Il 12 giugno 2026, da un'ora all'altra, Anthropic è stata costretta a spegnere Fable 5 e Mythos 5 per tutti i suoi clienti, in ogni parte del mondo. Non per una scelta commerciale, non per un guasto, non per la fine programmata di un prodotto: per una direttiva del governo degli Stati Uniti, motivata da ragioni di sicurezza nazionale.
È un episodio raro e, per chi usa l'AI per lavorare, istruttivo. Perché mette il dito su una cosa che spesso si dimentica: un modello di intelligenza artificiale non è una proprietà della tua azienda. È un fornitore. E un fornitore, anche il migliore, può sparire da un giorno all'altro — a volte per cause che non dipendono nemmeno da lui. In questo articolo, senza tecnicismi, vediamo cosa è successo, perché riguarda anche te e come si costruisce un software che non si blocca quando capita.
Cosa è successo, in parole semplici
I fatti, raccontati come li ha comunicati Anthropic stessa.
- Quando.
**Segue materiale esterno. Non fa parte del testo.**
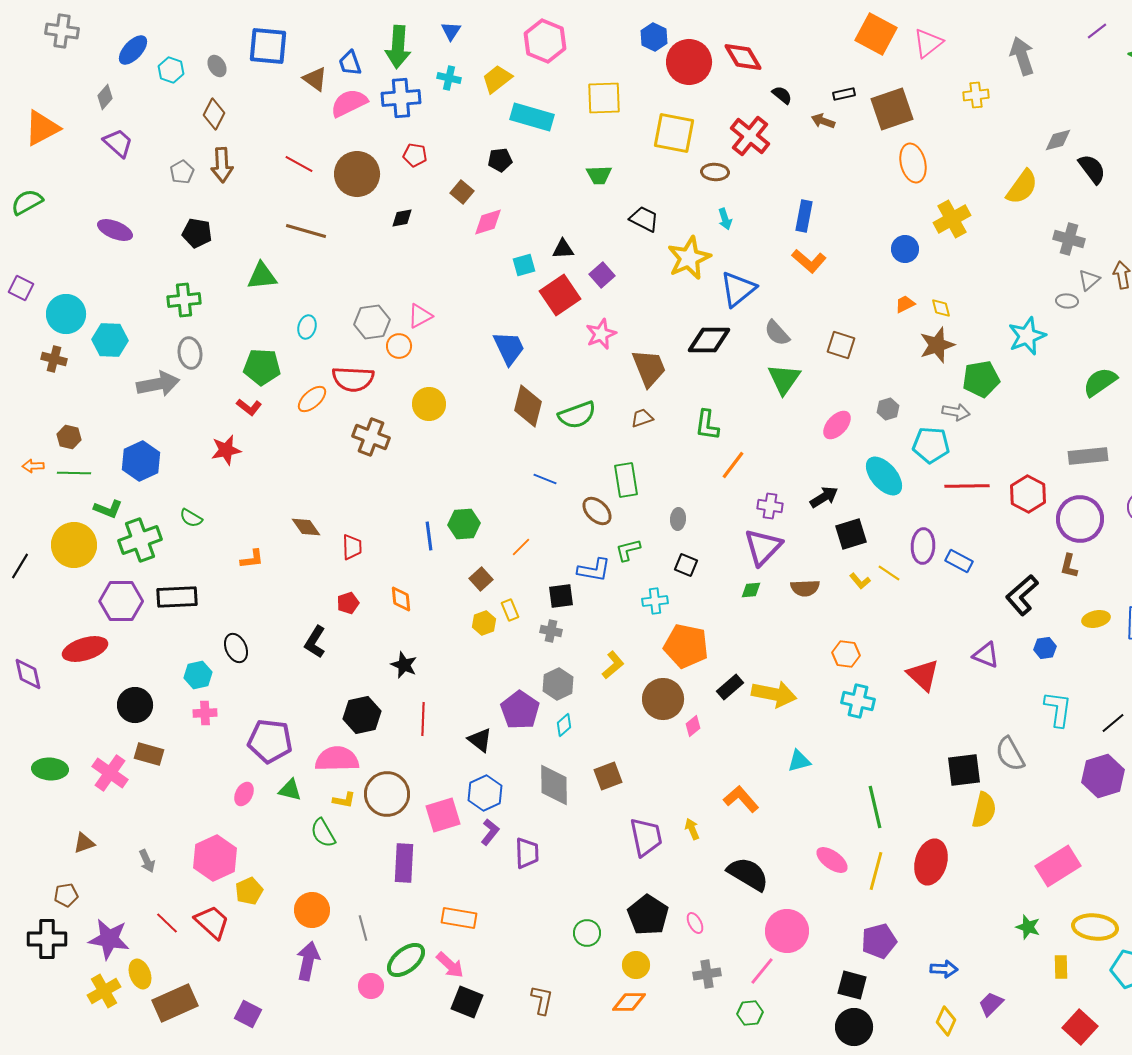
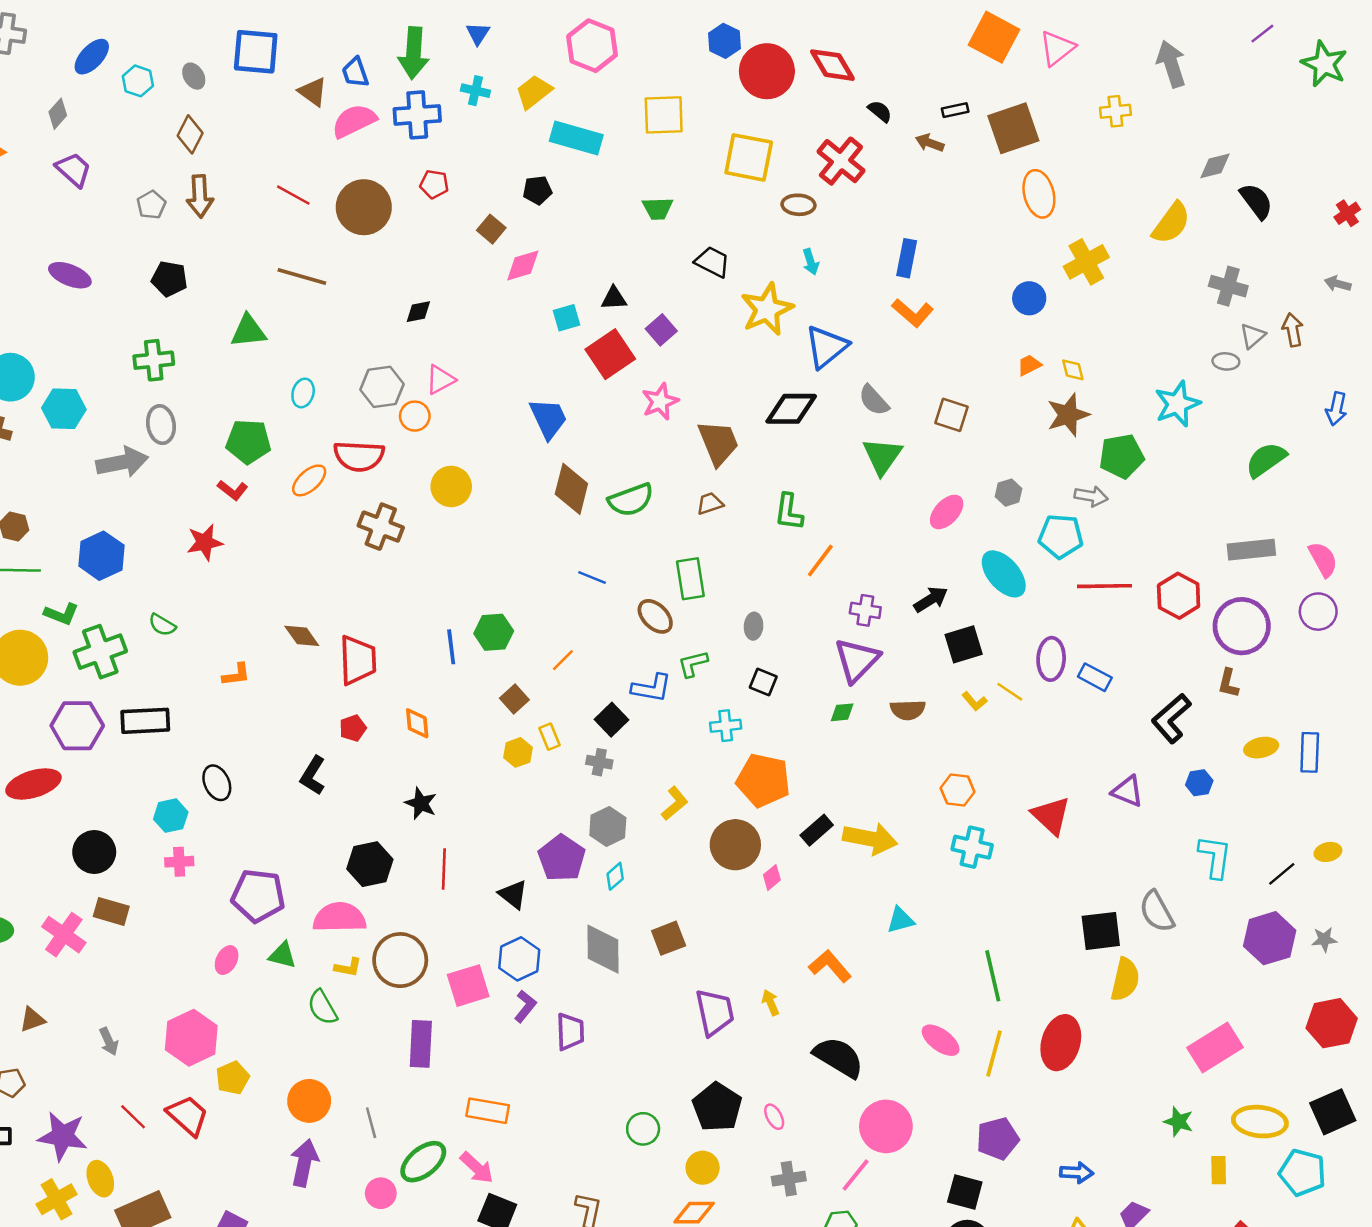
black diamond: (402, 218) -> (418, 312), moved
red trapezoid: (352, 547) -> (358, 660), size x1.6
black square: (561, 596) -> (611, 720), turned -36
Il 12 giugno 2026, alle 17:21 ora di New York, Anthropic ha ricevuto una direttiva del governo statunitense. La disattivazione è stata immediata.
- Cosa. Sono stati spenti Fable 5 e Mythos 5, e solo loro. Per tutti i clienti, dentro e fuori dagli Stati Uniti, senza eccezioni. Senza una data di ritorno.
- Perché. Si tratta di una norma sul controllo delle esportazioni (export control) legata alla sicurezza nazionale. Secondo Anthropic, il governo ritiene di essere venuto a conoscenza di un modo per aggirare le protezioni del modello — quello che in gergo si chiama "jailbreak", cioè convincere l'AI a fare cose che dovrebbe rifiutare.
- La posizione di Anthropic. L'azienda ha esaminato la dimostrazione e l'ha descritta come "un piccolo numero di vulnerabilità minori e già note". Si è detta in disaccordo con l'idea che un problema così circoscritto giustifichi il ritiro di un modello usato da centinaia di milioni di persone, e ha dichiarato di lavorare per ripristinarlo al più presto.
Tradotto: il fornitore non voleva spegnere il prodotto, ma ha dovuto farlo per un ordine che arriva da fuori. Per chi quel prodotto lo aveva messo dentro al proprio lavoro, la causa conta poco. Conta l'effetto: il giorno dopo non funzionava più.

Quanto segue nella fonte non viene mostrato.